Look through the data below. Pick out the lines holding the string "language".

——————

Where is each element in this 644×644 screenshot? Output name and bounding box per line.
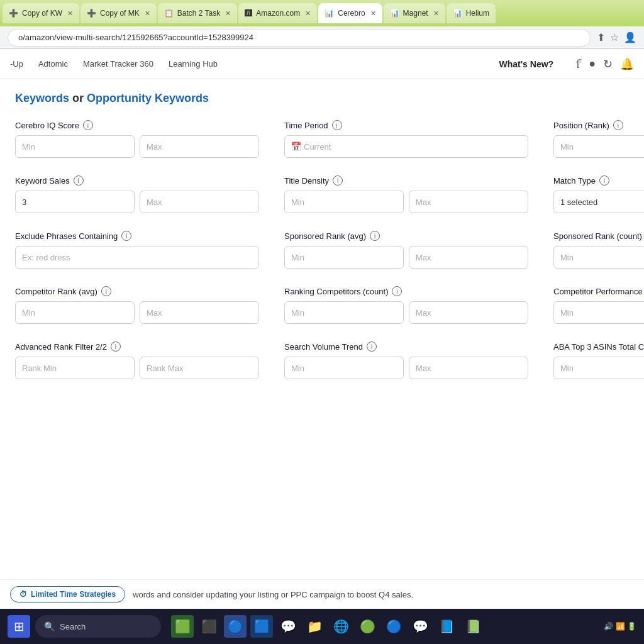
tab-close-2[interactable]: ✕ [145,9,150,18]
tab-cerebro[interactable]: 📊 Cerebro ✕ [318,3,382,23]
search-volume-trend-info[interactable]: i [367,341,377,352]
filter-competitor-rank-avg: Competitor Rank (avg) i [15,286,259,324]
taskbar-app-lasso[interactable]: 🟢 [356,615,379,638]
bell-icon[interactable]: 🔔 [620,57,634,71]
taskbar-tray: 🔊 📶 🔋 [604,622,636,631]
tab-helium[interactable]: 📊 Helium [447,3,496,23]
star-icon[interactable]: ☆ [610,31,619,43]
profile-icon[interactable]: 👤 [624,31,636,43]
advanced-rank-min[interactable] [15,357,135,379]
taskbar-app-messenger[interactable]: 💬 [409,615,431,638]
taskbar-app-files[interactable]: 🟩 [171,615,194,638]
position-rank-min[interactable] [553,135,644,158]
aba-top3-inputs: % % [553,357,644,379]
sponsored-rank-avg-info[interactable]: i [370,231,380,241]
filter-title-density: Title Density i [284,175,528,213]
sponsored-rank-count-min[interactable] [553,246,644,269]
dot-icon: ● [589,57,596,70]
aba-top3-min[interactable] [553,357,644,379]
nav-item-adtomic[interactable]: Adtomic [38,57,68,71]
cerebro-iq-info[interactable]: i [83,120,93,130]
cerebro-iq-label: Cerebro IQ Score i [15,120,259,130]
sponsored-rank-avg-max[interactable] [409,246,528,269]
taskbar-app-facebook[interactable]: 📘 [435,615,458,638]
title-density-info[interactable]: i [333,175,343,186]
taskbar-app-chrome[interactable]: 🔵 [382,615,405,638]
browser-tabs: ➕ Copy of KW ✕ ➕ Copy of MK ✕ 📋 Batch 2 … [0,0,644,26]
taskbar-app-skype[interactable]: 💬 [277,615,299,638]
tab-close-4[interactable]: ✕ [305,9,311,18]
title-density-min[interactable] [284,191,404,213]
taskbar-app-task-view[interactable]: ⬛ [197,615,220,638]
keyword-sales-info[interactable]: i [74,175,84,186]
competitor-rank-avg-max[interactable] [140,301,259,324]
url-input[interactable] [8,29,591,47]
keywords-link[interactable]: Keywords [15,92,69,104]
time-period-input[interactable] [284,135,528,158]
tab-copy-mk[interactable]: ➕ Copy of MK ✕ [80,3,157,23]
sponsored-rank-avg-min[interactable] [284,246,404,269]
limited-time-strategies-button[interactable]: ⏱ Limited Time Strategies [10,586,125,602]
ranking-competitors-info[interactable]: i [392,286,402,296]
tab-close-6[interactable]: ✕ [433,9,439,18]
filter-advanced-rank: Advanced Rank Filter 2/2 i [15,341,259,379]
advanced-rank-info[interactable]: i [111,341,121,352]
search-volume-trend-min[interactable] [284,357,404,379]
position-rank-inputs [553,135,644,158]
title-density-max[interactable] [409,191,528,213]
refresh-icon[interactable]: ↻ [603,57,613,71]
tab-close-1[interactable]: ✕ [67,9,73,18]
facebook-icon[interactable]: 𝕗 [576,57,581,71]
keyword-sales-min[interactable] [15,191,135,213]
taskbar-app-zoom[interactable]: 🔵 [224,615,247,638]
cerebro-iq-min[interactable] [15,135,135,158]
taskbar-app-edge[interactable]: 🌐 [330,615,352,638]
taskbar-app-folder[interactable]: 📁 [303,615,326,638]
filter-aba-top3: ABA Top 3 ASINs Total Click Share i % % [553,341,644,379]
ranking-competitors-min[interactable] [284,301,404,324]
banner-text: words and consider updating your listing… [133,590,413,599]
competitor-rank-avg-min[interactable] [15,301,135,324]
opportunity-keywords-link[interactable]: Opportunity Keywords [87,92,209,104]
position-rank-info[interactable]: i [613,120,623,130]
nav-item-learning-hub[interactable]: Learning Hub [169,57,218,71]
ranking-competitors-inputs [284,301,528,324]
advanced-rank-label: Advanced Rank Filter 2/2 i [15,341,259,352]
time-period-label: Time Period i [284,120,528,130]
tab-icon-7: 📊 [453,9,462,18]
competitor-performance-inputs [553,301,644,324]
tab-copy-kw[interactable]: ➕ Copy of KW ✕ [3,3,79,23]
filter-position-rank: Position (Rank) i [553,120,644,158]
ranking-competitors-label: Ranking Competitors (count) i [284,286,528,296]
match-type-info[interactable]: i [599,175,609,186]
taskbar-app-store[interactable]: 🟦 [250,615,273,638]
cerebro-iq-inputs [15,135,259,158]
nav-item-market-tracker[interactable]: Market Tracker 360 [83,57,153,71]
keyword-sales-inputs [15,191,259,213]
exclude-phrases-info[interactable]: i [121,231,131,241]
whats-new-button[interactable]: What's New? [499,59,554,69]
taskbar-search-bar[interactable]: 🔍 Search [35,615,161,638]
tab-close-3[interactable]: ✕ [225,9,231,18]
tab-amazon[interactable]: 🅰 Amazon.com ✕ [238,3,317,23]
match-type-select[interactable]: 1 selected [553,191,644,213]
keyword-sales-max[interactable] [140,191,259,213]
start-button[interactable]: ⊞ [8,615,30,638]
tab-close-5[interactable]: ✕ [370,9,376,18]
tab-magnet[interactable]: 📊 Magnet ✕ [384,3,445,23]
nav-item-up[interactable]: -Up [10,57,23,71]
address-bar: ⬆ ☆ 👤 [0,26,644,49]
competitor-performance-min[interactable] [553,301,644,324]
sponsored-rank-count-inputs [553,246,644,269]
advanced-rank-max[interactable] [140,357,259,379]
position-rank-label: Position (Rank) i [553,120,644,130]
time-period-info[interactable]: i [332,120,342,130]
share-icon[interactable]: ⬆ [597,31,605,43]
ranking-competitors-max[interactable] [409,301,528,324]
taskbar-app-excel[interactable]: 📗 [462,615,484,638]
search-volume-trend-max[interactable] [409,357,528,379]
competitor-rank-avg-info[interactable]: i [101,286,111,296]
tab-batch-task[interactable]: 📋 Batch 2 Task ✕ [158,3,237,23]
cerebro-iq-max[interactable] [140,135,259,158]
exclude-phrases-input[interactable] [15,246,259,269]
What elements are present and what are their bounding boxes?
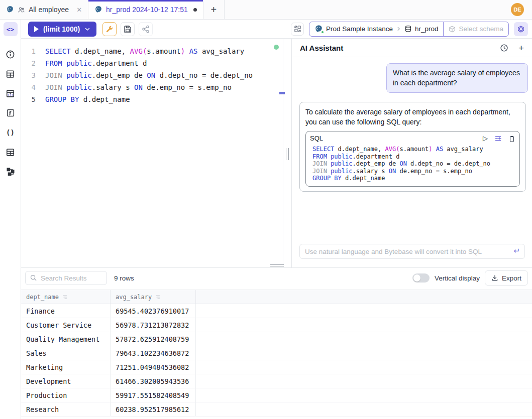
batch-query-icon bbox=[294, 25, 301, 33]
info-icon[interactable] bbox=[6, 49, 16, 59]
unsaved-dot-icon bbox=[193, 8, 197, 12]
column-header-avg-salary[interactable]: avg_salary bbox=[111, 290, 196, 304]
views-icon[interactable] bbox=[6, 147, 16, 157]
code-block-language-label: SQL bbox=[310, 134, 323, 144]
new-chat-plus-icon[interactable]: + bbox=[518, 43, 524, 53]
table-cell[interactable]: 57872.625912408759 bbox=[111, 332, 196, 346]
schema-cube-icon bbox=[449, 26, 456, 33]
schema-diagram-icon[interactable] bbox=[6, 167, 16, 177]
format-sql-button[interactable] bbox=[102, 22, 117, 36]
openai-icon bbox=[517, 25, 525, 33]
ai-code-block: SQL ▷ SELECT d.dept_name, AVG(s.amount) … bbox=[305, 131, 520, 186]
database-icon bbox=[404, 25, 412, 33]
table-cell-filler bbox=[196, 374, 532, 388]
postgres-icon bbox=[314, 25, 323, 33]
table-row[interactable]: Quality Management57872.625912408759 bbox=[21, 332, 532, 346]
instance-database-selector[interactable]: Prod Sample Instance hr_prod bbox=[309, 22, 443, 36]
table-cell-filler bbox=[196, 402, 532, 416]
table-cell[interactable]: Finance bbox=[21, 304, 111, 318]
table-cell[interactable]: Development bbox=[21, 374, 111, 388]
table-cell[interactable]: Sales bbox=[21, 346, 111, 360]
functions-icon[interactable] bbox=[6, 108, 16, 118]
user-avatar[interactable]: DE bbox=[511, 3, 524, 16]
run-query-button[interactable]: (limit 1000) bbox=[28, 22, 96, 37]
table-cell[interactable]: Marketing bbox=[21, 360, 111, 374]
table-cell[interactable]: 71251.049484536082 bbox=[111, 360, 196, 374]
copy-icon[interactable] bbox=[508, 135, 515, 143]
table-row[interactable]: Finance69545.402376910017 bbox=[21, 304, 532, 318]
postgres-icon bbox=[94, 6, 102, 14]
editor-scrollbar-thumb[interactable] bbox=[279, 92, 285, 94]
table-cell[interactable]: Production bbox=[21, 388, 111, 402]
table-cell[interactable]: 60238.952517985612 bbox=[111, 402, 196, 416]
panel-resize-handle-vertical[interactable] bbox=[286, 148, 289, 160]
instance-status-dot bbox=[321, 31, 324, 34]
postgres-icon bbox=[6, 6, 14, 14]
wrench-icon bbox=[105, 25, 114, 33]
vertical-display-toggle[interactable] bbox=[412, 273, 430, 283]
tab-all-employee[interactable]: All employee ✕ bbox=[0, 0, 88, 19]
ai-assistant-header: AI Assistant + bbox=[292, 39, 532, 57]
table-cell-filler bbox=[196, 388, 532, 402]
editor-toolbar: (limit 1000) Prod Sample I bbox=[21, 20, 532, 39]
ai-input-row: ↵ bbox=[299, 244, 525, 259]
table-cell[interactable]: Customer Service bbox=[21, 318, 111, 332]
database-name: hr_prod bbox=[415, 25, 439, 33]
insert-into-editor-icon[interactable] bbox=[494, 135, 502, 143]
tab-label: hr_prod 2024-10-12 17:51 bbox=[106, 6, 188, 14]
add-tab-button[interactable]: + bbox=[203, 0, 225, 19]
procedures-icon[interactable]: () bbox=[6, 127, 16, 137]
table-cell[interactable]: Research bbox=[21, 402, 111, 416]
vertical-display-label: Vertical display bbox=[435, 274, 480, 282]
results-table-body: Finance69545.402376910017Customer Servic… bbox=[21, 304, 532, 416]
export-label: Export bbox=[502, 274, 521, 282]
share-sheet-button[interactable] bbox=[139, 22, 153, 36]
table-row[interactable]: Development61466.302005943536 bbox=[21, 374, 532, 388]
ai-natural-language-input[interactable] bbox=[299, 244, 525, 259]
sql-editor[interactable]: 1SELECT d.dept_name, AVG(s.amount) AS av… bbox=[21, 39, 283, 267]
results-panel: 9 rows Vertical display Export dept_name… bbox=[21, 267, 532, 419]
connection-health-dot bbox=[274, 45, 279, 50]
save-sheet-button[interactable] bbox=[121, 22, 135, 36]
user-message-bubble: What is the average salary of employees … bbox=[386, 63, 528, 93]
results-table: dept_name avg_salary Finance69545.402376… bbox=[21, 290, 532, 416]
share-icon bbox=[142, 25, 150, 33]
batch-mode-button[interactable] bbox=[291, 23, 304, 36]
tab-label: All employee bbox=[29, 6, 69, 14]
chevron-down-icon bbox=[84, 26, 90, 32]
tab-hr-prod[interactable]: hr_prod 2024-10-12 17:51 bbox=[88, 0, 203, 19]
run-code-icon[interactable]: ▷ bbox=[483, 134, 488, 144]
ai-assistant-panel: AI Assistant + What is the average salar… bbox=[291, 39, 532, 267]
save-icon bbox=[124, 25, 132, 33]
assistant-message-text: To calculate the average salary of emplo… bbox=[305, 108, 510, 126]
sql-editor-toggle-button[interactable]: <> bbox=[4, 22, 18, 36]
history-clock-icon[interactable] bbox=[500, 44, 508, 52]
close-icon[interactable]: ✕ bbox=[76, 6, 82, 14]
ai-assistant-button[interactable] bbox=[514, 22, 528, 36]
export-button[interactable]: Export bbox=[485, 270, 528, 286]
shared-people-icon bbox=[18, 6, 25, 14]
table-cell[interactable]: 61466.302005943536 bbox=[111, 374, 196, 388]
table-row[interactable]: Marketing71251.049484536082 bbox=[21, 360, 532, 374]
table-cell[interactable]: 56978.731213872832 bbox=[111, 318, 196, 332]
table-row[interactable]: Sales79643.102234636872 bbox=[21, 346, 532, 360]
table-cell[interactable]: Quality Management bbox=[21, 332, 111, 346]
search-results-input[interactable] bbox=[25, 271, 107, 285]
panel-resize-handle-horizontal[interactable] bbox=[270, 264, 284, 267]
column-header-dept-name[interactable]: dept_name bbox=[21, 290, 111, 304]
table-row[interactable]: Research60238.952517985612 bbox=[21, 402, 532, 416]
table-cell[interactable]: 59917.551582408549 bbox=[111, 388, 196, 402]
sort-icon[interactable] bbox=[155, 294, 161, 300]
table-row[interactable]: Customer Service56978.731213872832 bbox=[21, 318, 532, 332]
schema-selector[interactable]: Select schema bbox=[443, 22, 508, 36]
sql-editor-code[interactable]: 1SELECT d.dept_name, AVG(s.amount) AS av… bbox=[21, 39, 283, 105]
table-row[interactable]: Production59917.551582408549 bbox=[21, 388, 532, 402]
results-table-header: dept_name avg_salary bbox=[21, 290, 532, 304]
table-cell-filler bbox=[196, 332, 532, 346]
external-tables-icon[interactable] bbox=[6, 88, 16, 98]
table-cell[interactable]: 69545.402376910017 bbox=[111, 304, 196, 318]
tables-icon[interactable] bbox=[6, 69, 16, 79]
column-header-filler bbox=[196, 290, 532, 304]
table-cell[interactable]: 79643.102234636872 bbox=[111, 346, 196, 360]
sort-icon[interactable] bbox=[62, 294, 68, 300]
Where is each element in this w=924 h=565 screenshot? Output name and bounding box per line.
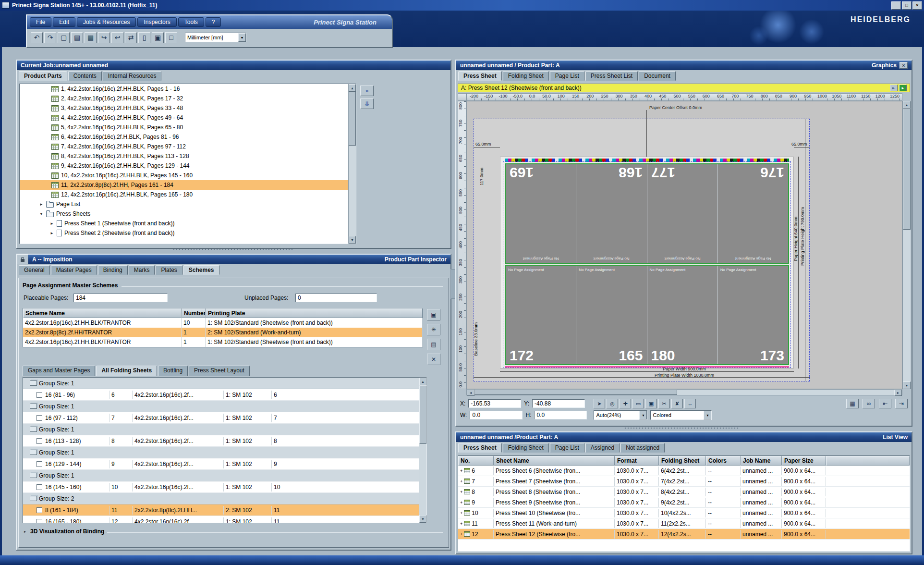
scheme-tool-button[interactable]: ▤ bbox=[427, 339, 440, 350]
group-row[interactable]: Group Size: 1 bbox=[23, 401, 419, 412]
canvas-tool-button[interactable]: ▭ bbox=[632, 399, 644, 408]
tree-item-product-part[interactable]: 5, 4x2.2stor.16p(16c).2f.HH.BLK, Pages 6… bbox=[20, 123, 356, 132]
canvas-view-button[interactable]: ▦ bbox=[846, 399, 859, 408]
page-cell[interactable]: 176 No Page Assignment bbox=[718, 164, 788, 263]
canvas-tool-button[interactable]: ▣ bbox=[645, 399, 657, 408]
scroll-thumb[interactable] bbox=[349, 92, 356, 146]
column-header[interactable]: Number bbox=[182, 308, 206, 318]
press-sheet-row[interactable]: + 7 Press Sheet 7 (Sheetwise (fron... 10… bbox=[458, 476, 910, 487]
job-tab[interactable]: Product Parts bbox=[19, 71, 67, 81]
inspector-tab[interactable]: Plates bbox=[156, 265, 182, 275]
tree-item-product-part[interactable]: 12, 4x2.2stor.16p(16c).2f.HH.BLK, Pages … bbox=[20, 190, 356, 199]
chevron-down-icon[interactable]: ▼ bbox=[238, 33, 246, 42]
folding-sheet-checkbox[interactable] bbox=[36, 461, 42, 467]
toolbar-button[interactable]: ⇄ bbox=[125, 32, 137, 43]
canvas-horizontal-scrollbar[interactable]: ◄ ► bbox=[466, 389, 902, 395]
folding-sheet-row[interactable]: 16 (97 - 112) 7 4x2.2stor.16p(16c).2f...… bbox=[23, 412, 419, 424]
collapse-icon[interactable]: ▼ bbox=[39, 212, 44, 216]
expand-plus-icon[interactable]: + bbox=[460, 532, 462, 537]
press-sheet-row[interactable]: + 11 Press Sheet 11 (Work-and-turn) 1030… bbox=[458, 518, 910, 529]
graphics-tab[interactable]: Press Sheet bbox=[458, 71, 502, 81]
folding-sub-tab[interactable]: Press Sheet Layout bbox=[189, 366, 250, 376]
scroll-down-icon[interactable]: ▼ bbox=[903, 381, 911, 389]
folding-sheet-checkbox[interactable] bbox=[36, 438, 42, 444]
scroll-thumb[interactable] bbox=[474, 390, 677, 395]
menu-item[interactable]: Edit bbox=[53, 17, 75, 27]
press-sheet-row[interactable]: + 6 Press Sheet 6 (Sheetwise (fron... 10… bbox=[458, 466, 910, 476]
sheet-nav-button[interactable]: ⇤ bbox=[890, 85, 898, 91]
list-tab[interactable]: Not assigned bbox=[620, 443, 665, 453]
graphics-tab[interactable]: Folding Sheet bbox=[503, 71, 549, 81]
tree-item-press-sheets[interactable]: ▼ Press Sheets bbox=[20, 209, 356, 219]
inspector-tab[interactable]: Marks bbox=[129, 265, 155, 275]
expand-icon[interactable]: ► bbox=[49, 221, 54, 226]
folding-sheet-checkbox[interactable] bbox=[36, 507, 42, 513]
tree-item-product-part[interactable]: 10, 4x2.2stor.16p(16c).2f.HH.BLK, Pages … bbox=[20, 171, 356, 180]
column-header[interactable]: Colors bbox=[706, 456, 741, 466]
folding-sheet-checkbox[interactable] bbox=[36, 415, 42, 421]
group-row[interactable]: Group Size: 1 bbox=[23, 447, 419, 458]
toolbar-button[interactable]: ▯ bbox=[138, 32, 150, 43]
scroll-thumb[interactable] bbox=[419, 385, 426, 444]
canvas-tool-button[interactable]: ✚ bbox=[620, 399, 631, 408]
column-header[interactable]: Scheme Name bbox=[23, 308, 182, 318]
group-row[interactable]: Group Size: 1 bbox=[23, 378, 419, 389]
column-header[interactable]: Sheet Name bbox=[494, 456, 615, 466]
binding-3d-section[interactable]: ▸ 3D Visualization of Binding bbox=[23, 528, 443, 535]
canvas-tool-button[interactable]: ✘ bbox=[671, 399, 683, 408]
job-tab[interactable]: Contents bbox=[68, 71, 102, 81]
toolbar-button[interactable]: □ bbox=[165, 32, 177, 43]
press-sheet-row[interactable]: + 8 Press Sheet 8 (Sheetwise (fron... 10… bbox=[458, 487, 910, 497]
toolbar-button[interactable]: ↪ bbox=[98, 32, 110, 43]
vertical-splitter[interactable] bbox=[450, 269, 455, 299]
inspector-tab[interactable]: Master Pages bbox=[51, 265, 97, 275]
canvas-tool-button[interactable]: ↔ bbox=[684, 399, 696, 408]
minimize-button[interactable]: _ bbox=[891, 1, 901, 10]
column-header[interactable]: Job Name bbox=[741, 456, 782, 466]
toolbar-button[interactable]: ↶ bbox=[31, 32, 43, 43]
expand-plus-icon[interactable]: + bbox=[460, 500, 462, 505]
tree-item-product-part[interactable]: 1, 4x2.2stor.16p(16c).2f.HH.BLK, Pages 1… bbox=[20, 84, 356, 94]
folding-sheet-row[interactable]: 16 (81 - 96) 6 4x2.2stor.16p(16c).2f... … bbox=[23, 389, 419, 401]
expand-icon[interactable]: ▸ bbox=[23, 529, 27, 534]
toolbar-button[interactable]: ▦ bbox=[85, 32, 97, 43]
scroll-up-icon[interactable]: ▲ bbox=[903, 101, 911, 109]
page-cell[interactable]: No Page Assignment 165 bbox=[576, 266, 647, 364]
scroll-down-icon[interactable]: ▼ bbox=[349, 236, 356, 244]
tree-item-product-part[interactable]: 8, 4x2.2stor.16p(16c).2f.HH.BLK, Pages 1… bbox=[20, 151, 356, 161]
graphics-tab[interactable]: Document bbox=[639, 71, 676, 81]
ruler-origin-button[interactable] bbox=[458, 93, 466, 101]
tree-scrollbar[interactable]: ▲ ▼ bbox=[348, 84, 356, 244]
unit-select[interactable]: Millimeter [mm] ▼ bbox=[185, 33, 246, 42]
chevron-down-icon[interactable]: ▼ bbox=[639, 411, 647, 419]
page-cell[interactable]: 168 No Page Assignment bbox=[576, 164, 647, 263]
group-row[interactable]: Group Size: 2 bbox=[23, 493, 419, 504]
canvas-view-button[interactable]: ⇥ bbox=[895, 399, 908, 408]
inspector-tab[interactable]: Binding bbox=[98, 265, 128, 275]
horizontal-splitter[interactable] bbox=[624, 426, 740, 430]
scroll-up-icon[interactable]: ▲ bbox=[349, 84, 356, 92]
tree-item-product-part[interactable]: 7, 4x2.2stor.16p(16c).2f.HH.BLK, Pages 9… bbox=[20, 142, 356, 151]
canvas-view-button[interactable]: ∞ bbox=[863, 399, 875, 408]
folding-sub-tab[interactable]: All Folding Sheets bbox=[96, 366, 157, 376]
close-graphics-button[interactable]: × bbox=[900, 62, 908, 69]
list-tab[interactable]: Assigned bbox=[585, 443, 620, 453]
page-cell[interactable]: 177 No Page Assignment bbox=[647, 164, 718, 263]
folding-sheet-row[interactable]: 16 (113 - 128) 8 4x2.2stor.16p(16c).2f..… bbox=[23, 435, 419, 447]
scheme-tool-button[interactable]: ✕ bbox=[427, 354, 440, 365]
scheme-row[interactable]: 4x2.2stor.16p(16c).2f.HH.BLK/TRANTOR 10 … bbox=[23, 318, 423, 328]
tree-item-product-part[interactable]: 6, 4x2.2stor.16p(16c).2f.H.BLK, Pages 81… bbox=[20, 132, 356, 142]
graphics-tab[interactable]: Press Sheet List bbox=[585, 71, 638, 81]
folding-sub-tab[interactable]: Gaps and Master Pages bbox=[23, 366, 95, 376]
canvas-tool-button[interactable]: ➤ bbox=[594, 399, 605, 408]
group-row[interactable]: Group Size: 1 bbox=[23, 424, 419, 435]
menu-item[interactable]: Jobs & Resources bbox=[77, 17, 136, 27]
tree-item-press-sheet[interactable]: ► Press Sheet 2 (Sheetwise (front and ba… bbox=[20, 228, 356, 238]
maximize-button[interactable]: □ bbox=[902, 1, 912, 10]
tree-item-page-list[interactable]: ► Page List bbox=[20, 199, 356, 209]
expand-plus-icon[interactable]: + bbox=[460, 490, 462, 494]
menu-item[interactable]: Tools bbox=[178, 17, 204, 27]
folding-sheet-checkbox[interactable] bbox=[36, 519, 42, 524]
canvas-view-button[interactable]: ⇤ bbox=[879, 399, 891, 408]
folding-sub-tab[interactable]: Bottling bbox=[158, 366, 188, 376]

——————

Answer below:
code-block-language-label: SQL bbox=[310, 134, 323, 144]
ai-natural-language-input[interactable] bbox=[299, 244, 525, 259]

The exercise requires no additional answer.